But as you said in your last report, isn't there a better attorney who is more experienced with alcohol abuse? I think you need to get this one hired and to keep updating the counselor. Just be ready. And be careful.
DEEP BREATHS. Your ducks are in a row.
Yes, thanks. Youre right. I guess I am terrified that this was my ace in the hole, the psyc backing me - what if he doesnt & *I* look like a liar????
& God NO, I am not answering him. I already had decided THAT last nite,
Ok, Im sorry I was FREAKING.
Dr. K. called me back. He said he did not go into detail with X, but he told him that he "advised Rebecca that he wasnt being compliant with the court order & that he as being abusive to Averey & that I should speak with my counsel about it" - he didnt come out & ADMIT that he said to continue stopping visitation, in so many words - but i said to him "He is accusing me of lying, that you didnt say that i should continue to hold visitation "if it was that bad & unsafe for her" & he replied "Dont worry about it, I will speak with T (X's atty) myself about this".

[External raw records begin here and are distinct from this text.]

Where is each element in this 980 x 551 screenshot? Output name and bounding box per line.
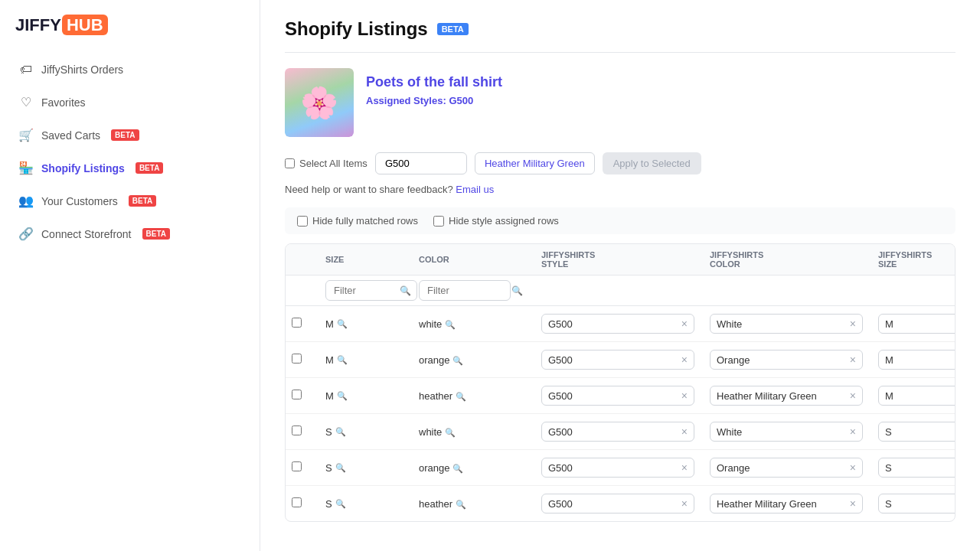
hide-assigned-checkbox[interactable]	[433, 216, 444, 227]
controls-bar: Select All Items Heather Military Green …	[285, 152, 956, 174]
shopify-icon: 🏪	[18, 161, 34, 175]
color-lookup-icon[interactable]: 🔍	[452, 356, 463, 365]
row-jcolor-cell: Orange ×	[704, 350, 872, 370]
size-lookup-icon[interactable]: 🔍	[337, 355, 348, 365]
col-header-color: COLOR	[413, 255, 535, 264]
jstyle-clear-button[interactable]: ×	[681, 497, 688, 510]
row-checkbox-cell	[286, 497, 313, 510]
jcolor-clear-button[interactable]: ×	[850, 354, 856, 366]
jsize-tag: S ×	[878, 458, 956, 478]
sidebar-item-saved-carts[interactable]: 🛒 Saved Carts BETA	[0, 119, 260, 152]
color-lookup-icon[interactable]: 🔍	[456, 500, 466, 509]
jstyle-tag: G500 ×	[541, 458, 694, 478]
jcolor-value: Heather Military Green	[717, 498, 847, 510]
row-jcolor-cell: White ×	[704, 314, 872, 334]
product-styles-label: Assigned Styles:	[366, 95, 446, 106]
logo-text: JIFFYHUB	[15, 15, 108, 35]
color-lookup-icon[interactable]: 🔍	[456, 392, 466, 401]
jcolor-tag: Heather Military Green ×	[710, 386, 863, 406]
select-all-checkbox[interactable]	[285, 158, 295, 168]
color-filter-input[interactable]	[419, 280, 511, 301]
jcolor-tag: White ×	[710, 422, 863, 442]
jstyle-clear-button[interactable]: ×	[681, 425, 688, 438]
jcolor-clear-button[interactable]: ×	[850, 497, 856, 510]
hide-matched-checkbox[interactable]	[297, 216, 308, 227]
row-jsize-cell: S ×	[872, 422, 956, 442]
size-lookup-icon[interactable]: 🔍	[335, 499, 346, 509]
jcolor-clear-button[interactable]: ×	[850, 390, 856, 402]
col-header-size: SIZE	[313, 255, 413, 264]
select-all-label[interactable]: Select All Items	[299, 158, 368, 169]
jsize-tag: M ×	[878, 350, 956, 370]
hide-matched-label: Hide fully matched rows	[312, 215, 418, 227]
jstyle-clear-button[interactable]: ×	[681, 390, 688, 402]
row-color: orange	[419, 354, 449, 366]
table-row: M 🔍 heather 🔍 G500 × Heather Military Gr…	[286, 378, 955, 414]
filter-color-cell: 🔍	[413, 280, 535, 301]
color-lookup-icon[interactable]: 🔍	[445, 320, 456, 329]
email-us-link[interactable]: Email us	[456, 184, 494, 195]
jcolor-clear-button[interactable]: ×	[850, 425, 856, 438]
jcolor-value: Orange	[717, 462, 847, 474]
sidebar-item-label: Your Customers	[41, 195, 118, 207]
sidebar-item-favorites[interactable]: ♡ Favorites	[0, 86, 260, 119]
apply-to-selected-button[interactable]: Apply to Selected	[603, 152, 701, 174]
jcolor-clear-button[interactable]: ×	[850, 461, 856, 474]
row-color: heather	[419, 390, 452, 402]
color-filter-wrap: 🔍	[419, 280, 529, 301]
filter-size-cell: 🔍	[313, 280, 413, 301]
color-search-icon: 🔍	[511, 285, 523, 296]
jsize-value: S	[885, 462, 956, 474]
size-lookup-icon[interactable]: 🔍	[337, 391, 348, 401]
size-lookup-icon[interactable]: 🔍	[335, 463, 346, 473]
size-filter-wrap: 🔍	[325, 280, 417, 301]
jstyle-tag: G500 ×	[541, 494, 694, 514]
row-checkbox[interactable]	[292, 425, 302, 435]
color-lookup-icon[interactable]: 🔍	[452, 464, 463, 473]
row-checkbox[interactable]	[292, 390, 302, 399]
row-jsize-cell: M ×	[872, 350, 956, 370]
size-lookup-icon[interactable]: 🔍	[335, 427, 346, 437]
feedback-text: Need help or want to share feedback?	[285, 184, 453, 195]
jstyle-clear-button[interactable]: ×	[681, 354, 688, 366]
row-checkbox[interactable]	[292, 318, 302, 328]
beta-badge: BETA	[129, 195, 156, 207]
favorites-icon: ♡	[18, 95, 34, 109]
style-input[interactable]	[375, 152, 467, 174]
table-rows: M 🔍 white 🔍 G500 × White × M ×	[286, 306, 955, 521]
row-size: M	[325, 390, 334, 402]
color-dropdown[interactable]: Heather Military Green	[475, 152, 595, 174]
row-color-cell: heather 🔍	[413, 390, 535, 402]
sidebar-item-connect-storefront[interactable]: 🔗 Connect Storefront BETA	[0, 217, 260, 250]
sidebar-item-your-customers[interactable]: 👥 Your Customers BETA	[0, 184, 260, 217]
size-search-icon: 🔍	[400, 285, 411, 296]
sidebar-item-shopify-listings[interactable]: 🏪 Shopify Listings BETA	[0, 152, 260, 184]
sidebar-item-jiffy-orders[interactable]: 🏷 JiffyShirts Orders	[0, 54, 260, 86]
jstyle-clear-button[interactable]: ×	[681, 318, 688, 330]
row-jsize-cell: M ×	[872, 386, 956, 406]
sidebar-item-label: Favorites	[41, 96, 86, 109]
row-jstyle-cell: G500 ×	[535, 386, 704, 406]
sidebar-item-label: JiffyShirts Orders	[41, 64, 123, 76]
row-checkbox[interactable]	[292, 354, 302, 364]
hide-matched-filter: Hide fully matched rows	[297, 215, 418, 227]
color-lookup-icon[interactable]: 🔍	[445, 428, 456, 437]
table-filter-row: 🔍 🔍	[286, 276, 955, 306]
jstyle-clear-button[interactable]: ×	[681, 461, 688, 474]
jcolor-value: White	[717, 318, 847, 330]
table-row: M 🔍 orange 🔍 G500 × Orange × M ×	[286, 342, 955, 378]
jcolor-tag: Heather Military Green ×	[710, 494, 863, 514]
size-lookup-icon[interactable]: 🔍	[337, 319, 348, 329]
col-header-jstyle: JIFFYSHIRTSSTYLE	[535, 250, 704, 269]
main-content: Shopify Listings BETA Poets of the fall …	[260, 0, 980, 551]
row-checkbox[interactable]	[292, 497, 302, 507]
product-section: Poets of the fall shirt Assigned Styles:…	[285, 68, 956, 137]
row-color: white	[419, 318, 442, 330]
beta-badge: BETA	[142, 228, 170, 240]
jcolor-tag: White ×	[710, 314, 863, 334]
table-row: M 🔍 white 🔍 G500 × White × M ×	[286, 306, 955, 342]
page-beta-badge: BETA	[437, 23, 469, 35]
row-checkbox[interactable]	[292, 461, 302, 471]
row-jstyle-cell: G500 ×	[535, 422, 704, 442]
jcolor-clear-button[interactable]: ×	[850, 318, 856, 330]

Oh wow - ok - then keep the attorney you have now.
The thing is that you have had to set big boundaries and consequences with him regarding his behavior. You had to throw him out of the house, file for divorce and now you are basically saying he cannot be unsafe with your daughter. YOu didn't expect him to bake you cookies and thank you for this . It $ucks to set boundaries but it is necessary and now you have to withstand his ranting and raving while he gets used to them. He has a huge trail of BS behind him from his usual ways - and will continue to do so. I think he is his own worst enemy - the judge will see through him. And you have a paper trail a mile high to justify what you did - any mom would do that.
All you can do now is stay away and be ready to respond to whatever crap he deals out. If he does at all.
I would not take Avery there - he has to pick her up and drop her off and stick to the schedule. But only if the psych clears him.
You might leave instructions and a good lock for the nanny while you are at work. Or maybe you can have her stay at the nanny's house and no one knows of that? Just one thought.....
Edited 10/26/2007 2:27 pm ET by cl-west1745
I'm so glad the psych called you. Just from your posts your X was probably feeding you another line of bull, IMO trying to scare you. Hold your ground and stick with your attorney. I work for an attorney and I think you are VERY fortunate that he is working with you on the fee situation. These kinds of cases can really rack up a fee but they are very time consuming when one of the parties is not being rational. It will be fortunate for you if your X has an attorney so your attorney has someone rational to deal with. The first thing your X's attorney will ask him is if he had complied with the Court order and he has to say no, and you have solid proof that, not until today has your X made an appointment. Not seeing Avery has forced him to do so.
Keep your cool girlee!
You will be fine.
Wanted to let you know - there IS a visitation shcedule set by the courts. Every ovenrite WED & every other weekend, Fri - Mon.
Well, I agree that when visitation starts again you should stick to the schedule and that's it.